# TASK DIRECTIONS:
Give back every record below word for word, with the pictures omitted.

# EXERCISE DATA:
==========

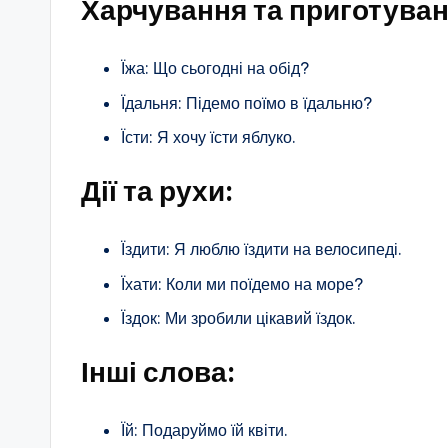
Харчування та приготуванн
Їжа: Що сьогодні на обід?
Їдальня: Підемо поїмо в їдальню?
Їсти: Я хочу їсти яблуко.
Дії та рухи:
Їздити: Я люблю їздити на велосипеді.
Їхати: Коли ми поїдемо на море?
Їздок: Ми зробили цікавий їздок.
Інші слова:
Їй: Подаруймо їй квіти.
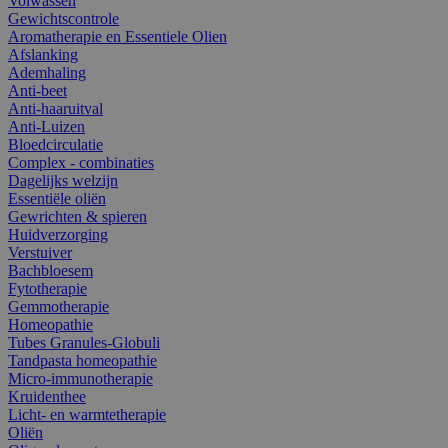
Volwassen
Gewichtscontrole
Aromatherapie en Essentiele Olien
Afslanking
Ademhaling
Anti-beet
Anti-haaruitval
Anti-Luizen
Bloedcirculatie
Complex - combinaties
Dagelijks welzijn
Essentiële oliën
Gewrichten & spieren
Huidverzorging
Verstuiver
Bachbloesem
Fytotherapie
Gemmotherapie
Homeopathie
Tubes Granules-Globuli
Tandpasta homeopathie
Micro-immunotherapie
Kruidenthee
Licht- en warmtetherapie
Oliën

==========

# WRITTEN RESPONSE:
Харчування та приготуванн
Їжа: Що сьогодні на обід?
Їдальня: Підемо поїмо в їдальню?
Їсти: Я хочу їсти яблуко.
Дії та рухи:
Їздити: Я люблю їздити на велосипеді.
Їхати: Коли ми поїдемо на море?
Їздок: Ми зробили цікавий їздок.
Інші слова:
Їй: Подаруймо їй квіти.
Volwassen
Gewichtscontrole
Aromatherapie en Essentiele Olien
Afslanking
Ademhaling
Anti-beet
Anti-haaruitval
Anti-Luizen
Bloedcirculatie
Complex - combinaties
Dagelijks welzijn
Essentiële oliën
Gewrichten & spieren
Huidverzorging
Verstuiver
Bachbloesem
Fytotherapie
Gemmotherapie
Homeopathie
Tubes Granules-Globuli
Tandpasta homeopathie
Micro-immunotherapie
Kruidenthee
Licht- en warmtetherapie
Oliën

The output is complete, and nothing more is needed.